If you choose to use a filtration system that introduces fresh additives into the oil, make sure it’s designed to work with the oil specification you’re using, and check with your engine manufacturer representative.
One recent introduction to the market tackles the extended-drain and additive question differently. Wix says its EcoLast filter can double oil drain intervals because a chemical structure within its synthetic media sequesters the acid from the oil and traps it in the filter. It’s not adding any chemicals but simply helping the oil’s own additives last longer. Again, keep in mind that acid control is not the only factor. Oil analysis is a must to keep an eye on the additive levels with any extended-drain program.
Makers of aftermarket supplemental filtration systems say they can extend your oil drain intervals and potentially extend engine life by super-filtering the oil. Opinions on these vary widely. In general, it appears that severe-duty applications are more likely to benefit from bypass filtration than typical on-highway applications, but make sure you do your homework.
Advocates of bypass filtration say full-flow filters only filter down to the 20- to 25-micron range, but wear-causing particles are less than 10 microns.
Puradyn President Kevin Kroger compares bypass filtration to kidney dialysis.

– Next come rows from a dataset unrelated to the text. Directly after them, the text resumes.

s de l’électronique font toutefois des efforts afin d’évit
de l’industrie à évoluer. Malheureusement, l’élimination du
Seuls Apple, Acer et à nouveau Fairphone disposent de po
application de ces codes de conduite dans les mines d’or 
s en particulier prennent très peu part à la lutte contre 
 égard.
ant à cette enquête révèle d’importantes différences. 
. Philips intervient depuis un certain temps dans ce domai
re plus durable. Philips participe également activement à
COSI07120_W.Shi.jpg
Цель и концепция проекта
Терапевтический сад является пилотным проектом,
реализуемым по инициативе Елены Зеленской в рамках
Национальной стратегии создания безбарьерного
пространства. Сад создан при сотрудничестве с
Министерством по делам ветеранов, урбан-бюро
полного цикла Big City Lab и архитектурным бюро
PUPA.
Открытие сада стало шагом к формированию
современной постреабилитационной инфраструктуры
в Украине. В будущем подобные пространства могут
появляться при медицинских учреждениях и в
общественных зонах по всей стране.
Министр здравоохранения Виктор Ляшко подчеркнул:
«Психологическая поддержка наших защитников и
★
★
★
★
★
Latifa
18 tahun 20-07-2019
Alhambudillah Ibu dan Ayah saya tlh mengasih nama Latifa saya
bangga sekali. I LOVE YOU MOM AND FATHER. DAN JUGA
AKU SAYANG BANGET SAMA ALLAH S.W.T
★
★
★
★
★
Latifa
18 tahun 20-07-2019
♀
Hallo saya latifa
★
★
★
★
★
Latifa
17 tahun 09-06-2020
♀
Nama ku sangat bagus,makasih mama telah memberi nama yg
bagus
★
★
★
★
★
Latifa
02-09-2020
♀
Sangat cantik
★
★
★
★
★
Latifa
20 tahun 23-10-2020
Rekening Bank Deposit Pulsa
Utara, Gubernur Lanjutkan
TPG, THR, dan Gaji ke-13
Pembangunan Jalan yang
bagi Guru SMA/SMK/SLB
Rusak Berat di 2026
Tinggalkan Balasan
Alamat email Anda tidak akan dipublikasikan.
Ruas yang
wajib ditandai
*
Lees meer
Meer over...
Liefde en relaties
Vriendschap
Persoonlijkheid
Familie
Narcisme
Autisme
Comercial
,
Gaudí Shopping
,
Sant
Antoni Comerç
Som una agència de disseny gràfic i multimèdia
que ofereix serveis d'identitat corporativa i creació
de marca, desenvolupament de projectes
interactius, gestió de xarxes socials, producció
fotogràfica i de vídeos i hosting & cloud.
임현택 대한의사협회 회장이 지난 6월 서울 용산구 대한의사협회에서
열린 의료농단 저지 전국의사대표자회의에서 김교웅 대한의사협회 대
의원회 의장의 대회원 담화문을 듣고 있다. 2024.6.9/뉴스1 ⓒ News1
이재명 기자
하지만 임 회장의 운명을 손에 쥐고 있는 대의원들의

A small amount of engine oil goes through an extra-fine filtration system on each pass through the engine.
Greg Slawson, CEO of supplemental-filter supplier Oil Purification Systems, says any application in a severe-duty environment or high utilization would be a candidate for supplemental filtration, such as the sanitation industry.
Other things to consider: How frequently will you need to have the truck in to change that secondary filter element? Does the system take up valuable real estate under the hood? How much extra weight does it add? What’s the return on investment?
Edwards Mail Service, a Lubbock, Texas-based carrier that contracts for the U.S. Postal Service, has installed 175 Eco-Pur units from OPS and plans to complete installation on all 250 trucks within the next six months. The company is saving approximately $140,000 per year by extending oil drain intervals.
On the other hand, Chevron’s Gambill says add-on filtration systems “can be overkill” and that high-quality full-flow filters can do the job. One customer achieved 70,000-mile drains using Delo 400 LE 15W-40 and a high-quality filter. “Good filters were a key part of the story, but the add-on bypass filters were not necessary.”
Wix’s Bandoly says sure, his company offers a bypass filter. “It gives you extra filtration and extra capacity; absolutely it’s a good thing,” he says. “But is [bypass filtration] everything that all the marketing hype would have you believe? You’ve got to read between the lines.”